◆ **Work instructions**
Any pictures in the records below must be left out when you repeat the lines from the line containing "काल्पनिक सुविधा से" through the line containing "IVA 01299830305" exactly.

◆ **Available data**
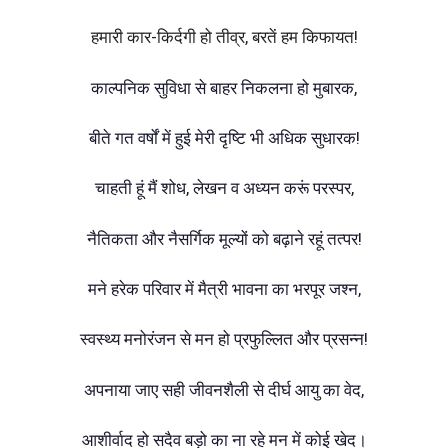
हमारी कार-किर्दगी हो तीव्र, बरतें हम किफायत!
काल्पनिक सुविधा से बाहर निकलना हो मुबारक,
बीते गत वर्षों में हुई मेरी दृष्टि भी अधिक सुधारक!
चाहती हूं मैं शोध, लेखन व अध्यन करूं परस्पर,
नैतिकता और नैसर्गिक मूल्यों को बढ़ाने रहूं तत्पर!
मने हरेक परिवार में मैत्री भावना का भरपूर जश्न,
स्वस्थ्य मनोरंजन से मन हो प्रफुल्लित और प्रसन्न!
अपनाया जाए सही जीवनशैली से दीर्घ आयु का वेद,
आशीर्वाद हो सदैव बड़ो का ना रहे मन में कोई खेद।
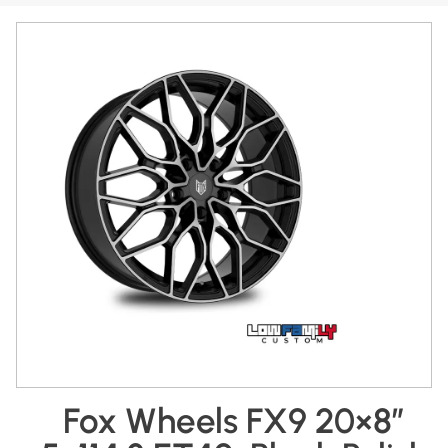
Fox Wheels FX9 20×8″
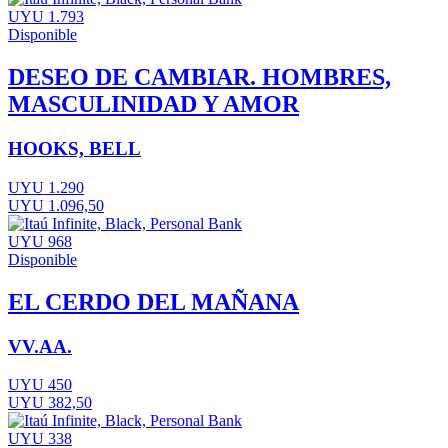
UYU 1.793
Disponible
DESEO DE CAMBIAR. HOMBRES,
MASCULINIDAD Y AMOR
HOOKS, BELL
UYU 1.290
UYU 1.096,50
UYU 968
Disponible
EL CERDO DEL MAÑANA
VV.AA.
UYU 450
UYU 382,50
UYU 338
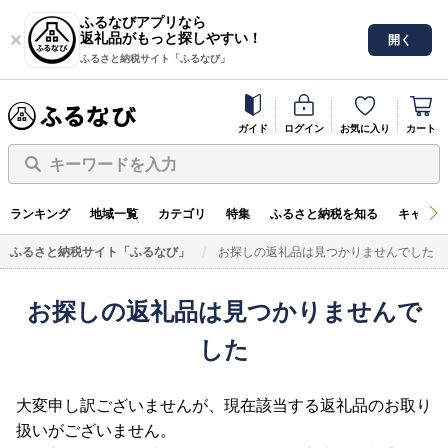
ふるなびアプリなら
返礼品がもっと探しやすい！
開く
ふるさと納税サイト「ふるなび」
ガイド
ログイン
お気に入り
カート
キーワードを入力
ランキング
地域一覧
カテゴリ
特集
ふるさと納税を知る
キャンペ
ふるさと納税サイト「ふるなび」
お探しの返礼品は見つかりませんでした
お探しの返礼品は見つかりませんで
した
大変申し訳ございませんが、現在該当する返礼品のお取り
扱いがございません。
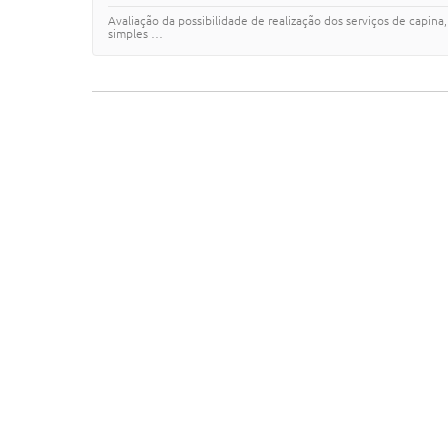
Avaliação da possibilidade de realização dos serviços de capina,
simples …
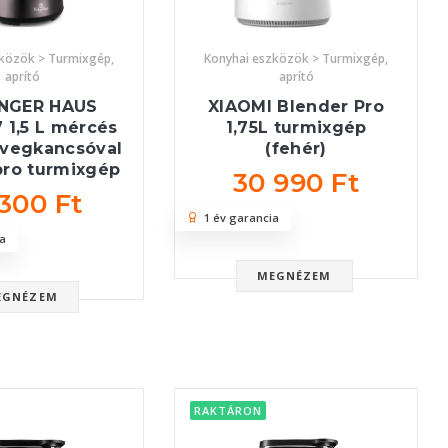
zközök > Turmixgép,
Konyhai eszközök > Turmixgép,
aprító
aprító
INGER HAUS
XIAOMI Blender Pro
 1,5 L mércés
1,75L turmixgép
üvegkancsóval
(fehér)
pro turmixgép
30 990 Ft
 300 Ft
1 év garancia
a
MEGNÉZEM
EGNÉZEM
RAKTÁRON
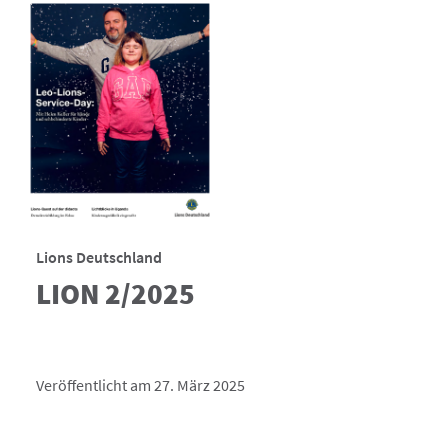
Lions Deutschland
LION 2/2025
Veröffentlicht am 27. März 2025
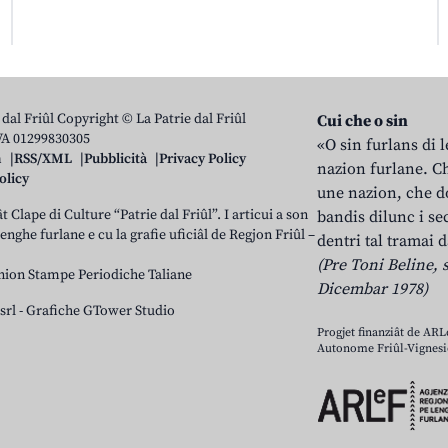
 dal Friûl Copyright © La Patrie dal Friûl
Cui che o sin
IVA 01299830305
«O sin furlans di 
n
RSS/XML
Pubblicità
Privacy Policy
nazion furlane. Ch
olicy
une nazion, che do
t Clape di Culture “Patrie dal Friûl”. I articui a son
bandis dilunc i se
 lenghe furlane e cu la grafie uficiâl de Regjon Friûl –
dentri tal tramai d
(Pre Toni Beline, s
nion Stampe Periodiche Taliane
Dicembar 1978)
srl
-
Grafiche GTower Studio
Progjet finanziât de AR
Autonome Friûl-Vignesie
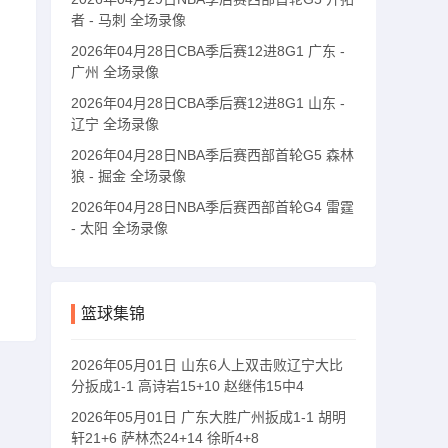
者 - 马刺 全场录像
2026年04月28日CBA季后赛12进8G1 广东 -
广州 全场录像
2026年04月28日CBA季后赛12进8G1 山东 -
辽宁 全场录像
2026年04月28日NBA季后赛西部首轮G5 森林
狼 - 掘金 全场录像
2026年04月28日NBA季后赛西部首轮G4 雷霆
- 太阳 全场录像
篮球集锦
2026年05月01日 山东6人上双击败辽宁大比
分扳成1-1 高诗岩15+10 赵继伟15中4
2026年05月01日 广东大胜广州扳成1-1 胡明
轩21+6 萨林杰24+14 徐昕4+8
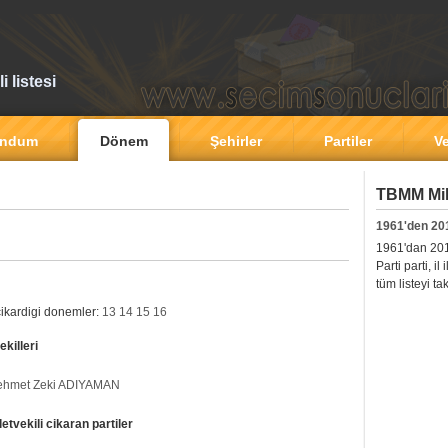
 listesi
andum
Dönem
Şehirler
Partiler
Ve
TBMM Mill
1961'den 20
1961'dan 2011'
Parti parti, i
tüm listeyi ta
cikardigi donemler:
13
14
15
16
killeri
hmet Zeki ADIYAMAN
tvekili cikaran partiler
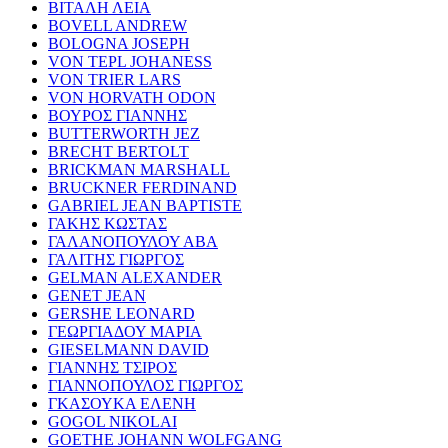
ΒΙΤΑΛΗ ΛΕΙΑ
BOVELL ANDREW
BOLOGNA JOSEPH
VON TEPL JOHANESS
VON TRIER LARS
VON HORVATH ODON
ΒΟΥΡΟΣ ΓΙΑΝΝΗΣ
BUTTERWORTH JEZ
BRECHT BERTOLT
BRICKMAN MARSHALL
BRUCKNER FERDINAND
GABRIEL JEAN BAPTISTE
ΓΑΚΗΣ ΚΩΣΤΑΣ
ΓΑΛΑΝΟΠΟΥΛΟΥ ΑΒΑ
ΓΑΛΙΤΗΣ ΓΙΩΡΓΟΣ
GELMAN ALEXANDER
GENET JEAN
GERSHE LEONARD
ΓΕΩΡΓΙΑΔΟΥ ΜΑΡΙΑ
GIESELMANN DAVID
ΓΙΑΝΝΗΣ ΤΣΙΡΟΣ
ΓΙΑΝΝΟΠΟΥΛΟΣ ΓΙΩΡΓΟΣ
ΓΚΑΣΟΥΚΑ ΕΛΕΝΗ
GOGOL NIKOLAI
GOETHE JOHANN WOLFGANG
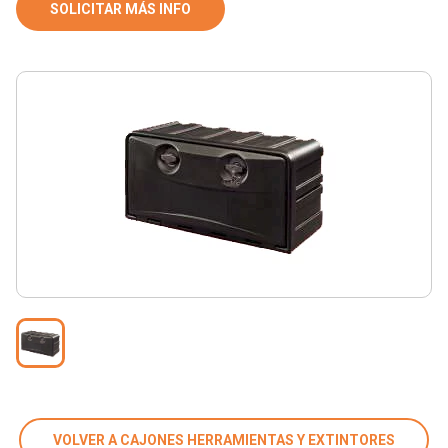
SOLICITAR MÁS INFO
VOLVER A CAJONES HERRAMIENTAS Y EXTINTORES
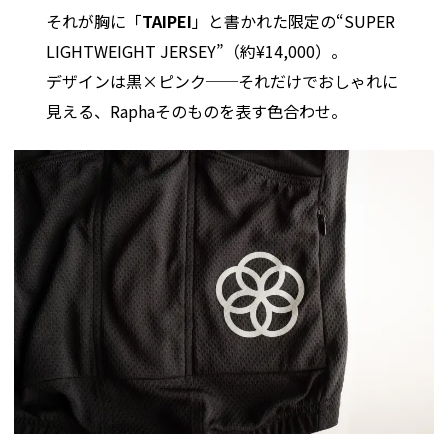
それが胸に「
TAIPEI
」と書かれた限定の“SUPER
LIGHTWEIGHT JERSEY”（約¥14,000）。
デザインは黒×ピンク──それだけでおしゃれに
見える、Raphaそのものを表す色合わせ。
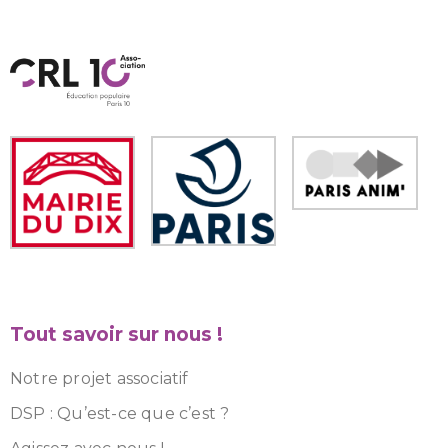
Tout savoir sur nous !
Notre projet associatif
DSP : Qu’est-ce que c’est ?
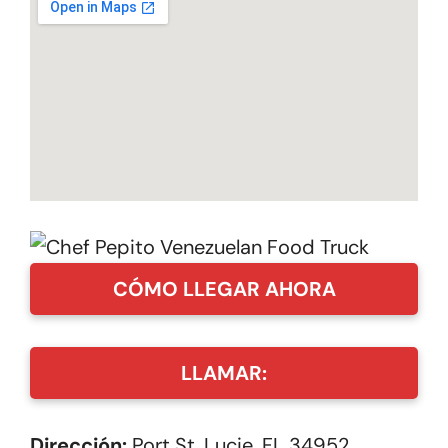
CÓMO LLEGAR AHORA
LLAMAR:
Dirección:
Port St. Lucie, FL 34952,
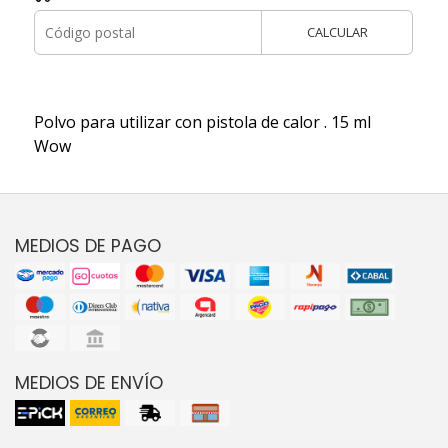
CALCULAR
Polvo para utilizar con pistola de calor . 15 ml
Wow
MEDIOS DE PAGO
MEDIOS DE ENVÍO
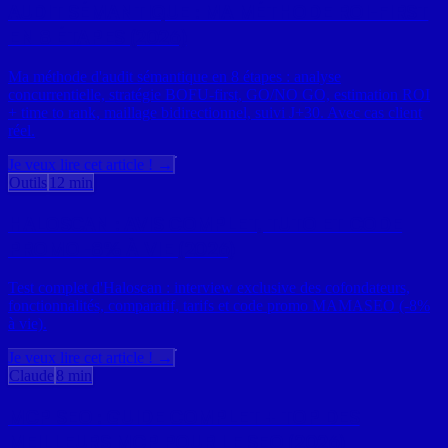
AUDIT SÉMANTIQUE : MA MÉTHODE ROI-FIRST
EN 8 ÉTAPES (2026)
Ma méthode d'audit sémantique en 8 étapes : analyse
concurrentielle, stratégie BOFU-first, GO/NO GO, estimation ROI
+ time to rank, maillage bidirectionnel, suivi J+30. Avec cas client
réel.
Je veux lire cet article ! →
Outils
12 min
HALOSCAN : AVIS COMPLET, TUTO ET CODE
PROMO -8% À VIE (2026)
Test complet d'Haloscan : interview exclusive des cofondateurs,
fonctionnalités, comparatif, tarifs et code promo MAMASEO (-8%
à vie).
Je veux lire cet article ! →
Claude
8 min
MCP SEO : GUIDE COMPLET + TOP DES
MEILLEURS MCP POUR LE SEO (2026)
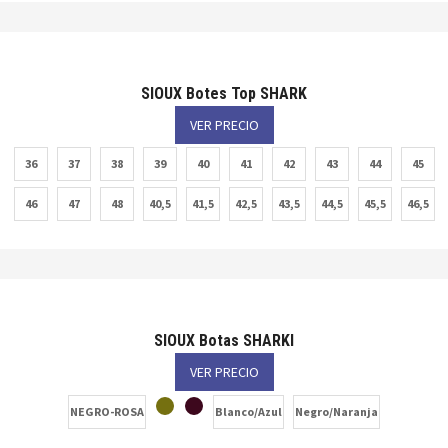
SIOUX Botes Top SHARK
VER PRECIO
36
37
38
39
40
41
42
43
44
45
46
47
48
40,5
41,5
42,5
43,5
44,5
45,5
46,5
SIOUX Botas SHARKI
VER PRECIO
NEGRO-ROSA
Blanco/Azul
Negro/Naranja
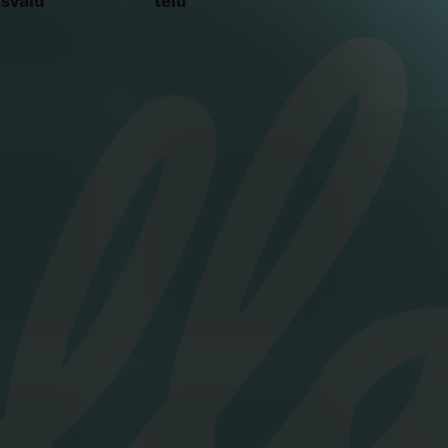
 svalů
tělu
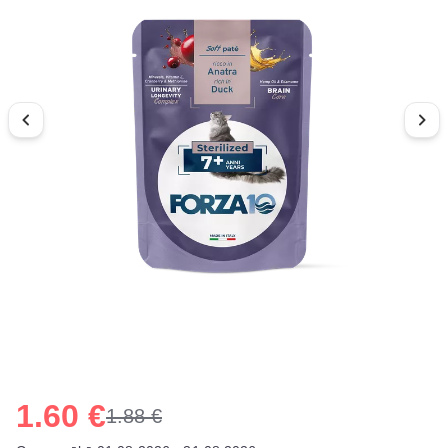
1.60 €
1.88 €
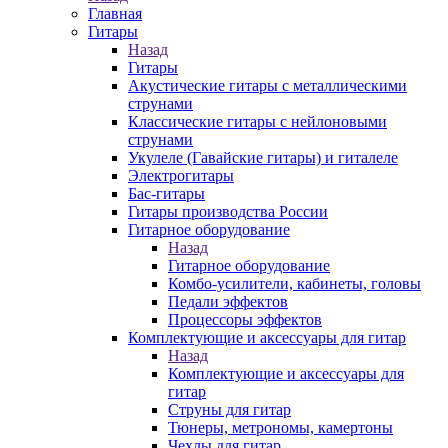
Главная
Гитары
Назад
Гитары
Акустические гитары с металлическими
струнами
Классические гитары с нейлоновыми
струнами
Укулеле (Гавайские гитары) и гиталеле
Электрогитары
Бас-гитары
Гитары производства России
Гитарное оборудование
Назад
Гитарное оборудование
Комбо-усилители, кабинеты, головы
Педали эффектов
Процессоры эффектов
Комплектующие и аксессуары для гитар
Назад
Комплектующие и аксессуары для
гитар
Струны для гитар
Тюнеры, метрономы, камертоны
Чехлы для гитар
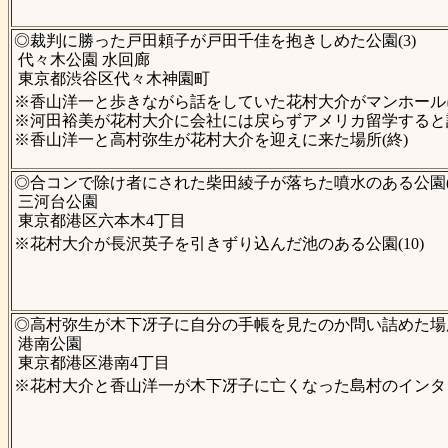
◎裁判に勝った戸田頼子が戸田千佳を抱きしめた公園(3)
代々木公園 水回廊
東京都渋谷区代々木神園町
※香山洋一と歩きながら話をしていた花村大介がマンホールに
※河田裕美が花村大介に会社には戻らずアメリカ留学すると話
※香山洋一と高村弥生が花村大介を迎えに来た場所(終)
◎合コンで除け者にされた柴田綾子が落ちた噴水のある公園(
三河台公園
東京都港区六本木4丁目
※花村大介が長沢英子を引きずり込んだ池のある公園(10)
◎高村弥生が木下冴子に自分の手帳を見たのか問い詰めた場所
港南公園
東京都港区港南4丁目
※花村大介と香山洋一が木下冴子に亡くなった島村のインタビ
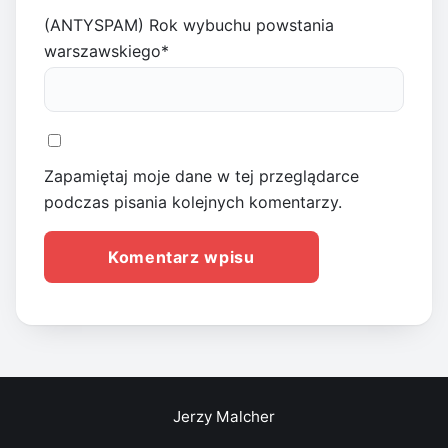
(ANTYSPAM) Rok wybuchu powstania
warszawskiego
*
Zapamiętaj moje dane w tej przeglądarce
podczas pisania kolejnych komentarzy.
Jerzy Malcher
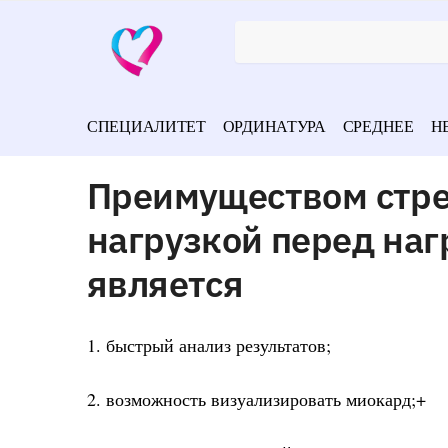
СПЕЦИАЛИТЕТ
ОРДИНАТУРА
СРЕДНЕЕ
Н
Преимуществом стре
нагрузкой перед на
является
1. быстрый анализ результатов;
2. возможность визуализировать миокард;+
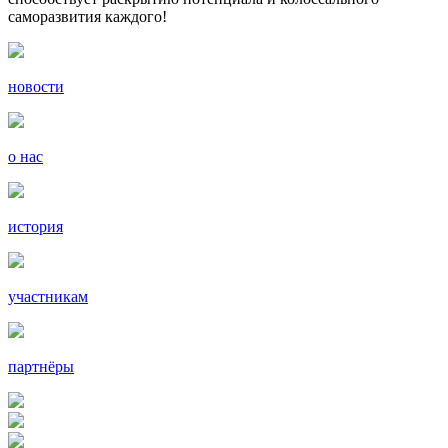
саморазвития каждого!
новости
о нас
история
участникам
партнёры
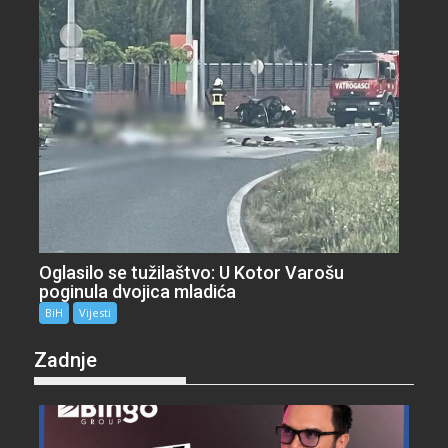
Oglasilo se tužilaštvo: U Kotor Varošu
poginula dvojica mladića
BiH
Vijesti
Zadnje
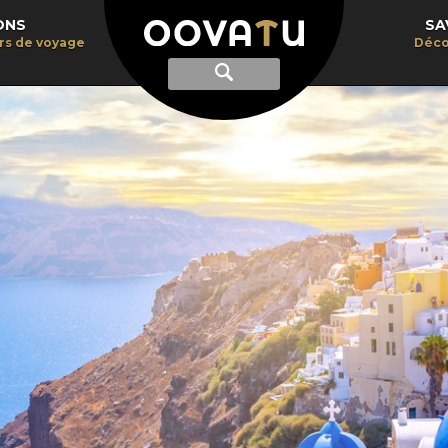
ONS
SA
irs de voyage
Déco
Afficher
Recherche
la
recherche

◆ **Response box**
काल्पनिक सुविधा से बाहर निकलना हो मुबारक,
बीते गत वर्षों में हुई मेरी दृष्टि भी अधिक सुधारक!
चाहती हूं मैं शोध, लेखन व अध्यन करूं परस्पर,
नैतिकता और नैसर्गिक मूल्यों को बढ़ाने रहूं तत्पर!
मने हरेक परिवार में मैत्री भावना का भरपूर जश्न,
स्वस्थ्य मनोरंजन से मन हो प्रफुल्लित और प्रसन्न!
अपनाया जाए सही जीवनशैली से दीर्घ आयु का वेद,
आशीर्वाद हो सदैव बड़ो का ना रहे मन में कोई खेद।
Fox Wheels FX9 20×8″
UYU 1.793
Disponible
DESEO DE CAMBIAR. HOMBRES,
MASCULINIDAD Y AMOR
HOOKS, BELL
UYU 1.290
UYU 1.096,50
UYU 968
Disponible
EL CERDO DEL MAÑANA
VV.AA.
UYU 450
UYU 382,50
UYU 338
ふるなびアプリなら
返礼品がもっと探しやすい！
開く
ふるさと納税サイト「ふるなび」
ガイド
ログイン
お気に入り
カート
キーワードを入力
ランキング
地域一覧
カテゴリ
特集
ふるさと納税を知る
キャンペ
ふるさと納税サイト「ふるなび」
お探しの返礼品は見つかりませんでした
お探しの返礼品は見つかりませんで
した
大変申し訳ございませんが、現在該当する返礼品のお取り
扱いがございません。
Avaliação da possibilidade de realização dos serviços de capina,
simples …
zközök > Turmixgép,
Konyhai eszközök > Turmixgép,
aprító
aprító
INGER HAUS
XIAOMI Blender Pro
 1,5 L mércés
1,75L turmixgép
üvegkancsóval
(fehér)
pro turmixgép
30 990 Ft
 300 Ft
1 év garancia
a
MEGNÉZEM
EGNÉZEM
RAKTÁRON
Lions Deutschland
LION 2/2025
Veröffentlicht am 27. März 2025
 dal Friûl Copyright © La Patrie dal Friûl
Cui che o sin
IVA 01299830305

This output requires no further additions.